Поэтому хан Батый до поры до времени и не верил этим послам и их подаркам. Быть может, это коварство князя киевского? Быть может, хочет он задержать поход монгольский против его великого города, пока подойдут откуда-нибудь там подкрепления, хотя русские князья не очень и торопились на помощь друг другу, но тут речь шла о славнейшем и древнейшем их городе, так, возможно, и изменят они своим привычкам и встанут совокупно, пригласив еще в помощь и из других земель?

- Скажи еще про этот мост, - велел Батый Стрижаку. - Каков он и зачем?

- Мост крепкий, надежный, широкий, - сказал Стрижак. - Нигде в мире нет такого широкого моста, как под Киевом. Разминаются на нем два повоза, а рядом в гульбище одновременно могут проехать еще два всадника. Людей на мосту может вместиться две тысячи семьсот и еще семьдесят семь, - стало быть, можно легко подсчитать, сколько проходит по мосту с одного берега на другой за день, за месяц и за год. А мост стоит уже сто лет, и сколько по нему прошло и проехало, и сколько каждый отдал мостового! Ежели у тебя есть на то люди, они могут высчитать, и тогда сможешь узнать про богатство Воеводы Мостовика и про то, что такое мост подкиевский через реку, которая называется по-нашему Днепр.

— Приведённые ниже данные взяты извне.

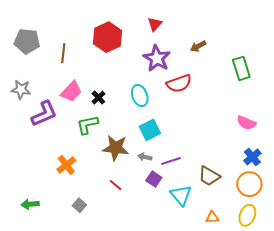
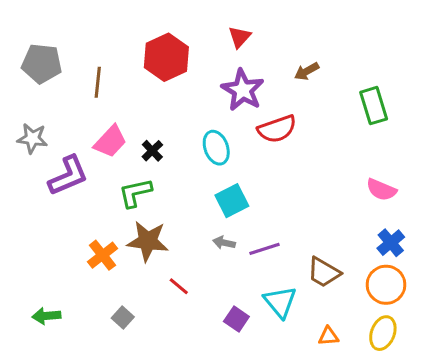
brown star: (116, 148) -> (148, 241), moved
purple square: (154, 179) -> (236, 319), moved

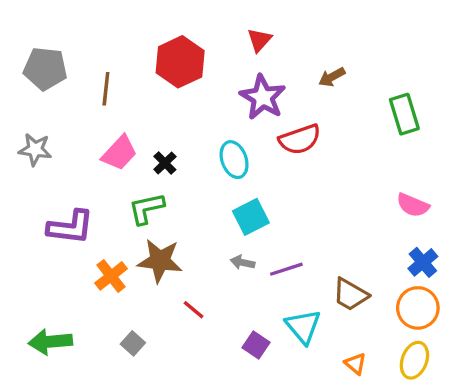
purple L-shape: (68, 176) -> (71, 227), moved, turned 30
green arrow: (46, 316) -> (50, 342), size x1.4
orange triangle: (328, 336) -> (355, 364), turned 45

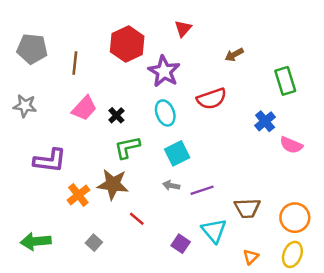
purple star: (263, 97) -> (164, 71), moved
green L-shape: (146, 208) -> (127, 147), moved
blue cross: (423, 262) -> (265, 121), moved
brown trapezoid: (350, 294) -> (247, 208), turned -32
orange triangle: (355, 364) -> (251, 257), turned 35

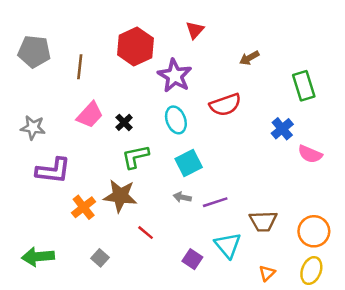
gray star: (25, 106) -> (33, 128), moved

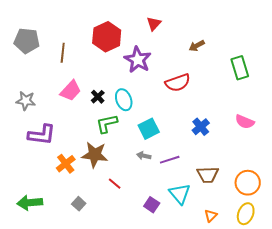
cyan ellipse: (176, 120) -> (124, 100), moved
blue cross: (282, 129) -> (201, 127), moved

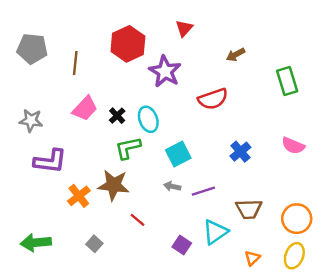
cyan triangle: (180, 194) -> (215, 232), turned 35

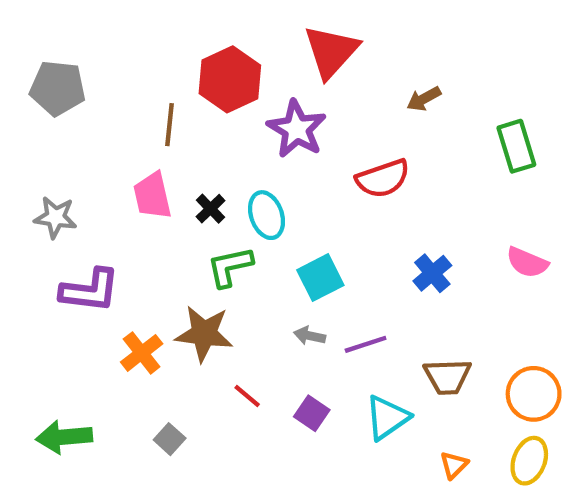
red triangle: (184, 28) -> (331, 51), size x1.8
brown line: (75, 63) -> (170, 125), moved
pink trapezoid: (85, 109) -> (152, 196), turned 124
purple square: (182, 245) -> (312, 413), moved

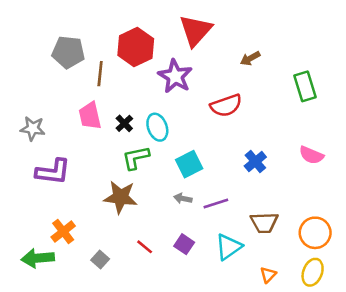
gray pentagon: (58, 88) -> (68, 52), moved
orange cross: (142, 353) -> (63, 231), moved
red line: (247, 396) -> (145, 247), moved

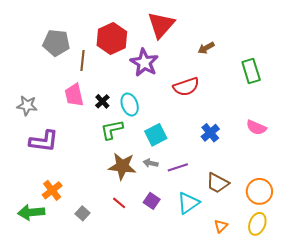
brown star: (120, 197) -> (122, 166), moved
brown trapezoid: (264, 223) -> (218, 183), turned 30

Сартак звенел драгоценной посудой вроде бы в подтверждение слов посла, ханский сын не нуждался в помощи, он надувал щеки и знай считал себе, - получалось нечто невероятное.

Но право решения принадлежало только Бату-хану, никто не мог промолвить хотя бы слово, великий хан, правда, спрашивал, когда хотел, в большинстве же случаев и преимущественно должен был обо всем догадываться и без расспросов; он чувствовал, какое наслаждение получает Сартак от одного лишь перечисления богатств, которые принесет когда-нибудь этот широкий и прочный мост, поэтому твердо решил, что передаст все это дело сыну, сам же предусмотрительно велит как можно быстрее продвигаться на Киев, чтобы враг, если он на самом деле задумал прибегнуть к хитрости и задержать его войско ложным посольством, горько разочаровался.

Батый подал знак, чтобы принесли еще кумысу всем присутствующим и чтобы играли на бараньих кишках еще веселее, от удовольствия он закрыл глаза и улыбнулся; как литой медный истукан, возвышался над всеми в славе своей и мудрости, велел послам пропеть еще раз их величание, и Стрижак завел хриплым басом "Радуйся, богородица", а Шморгайлик неумело подвывал ему, - все ханы тешились пением, и тогда Стрижак надумал потешить их еще больше и послал Шморгайлика, чтобы тот принес ему книгу про святого Николая.

- Книгу? - вытаращился Шморгайлик, удивленный беспредельно: он не допускал мысли, чтобы от него что-то было скрыто. - Где же я ее возьму?

- В моей поклаже скрыта. Да поскорее неси!

Перейти на страницу:

Похожие книги

Рыбья кровь
Рыбья кровь

VIII век. Верховья Дона, глухая деревня в непроходимых лесах. Юный Дарник по прозвищу Рыбья Кровь больше всего на свете хочет путешествовать. В те времена такое могли себе позволить только купцы и воины.Покинув родную землянку, Дарник отправляется в большую жизнь. По пути вокруг него собирается целая ватага таких же предприимчивых, мечтающих о воинской славе парней. Закаляясь в схватках с многочисленными противниками, где доблестью, а где хитростью покоряя города и племена, она превращается в небольшое войско, а Дарник – в настоящего воеводу, не знающего поражений и мечтающего о собственном княжестве…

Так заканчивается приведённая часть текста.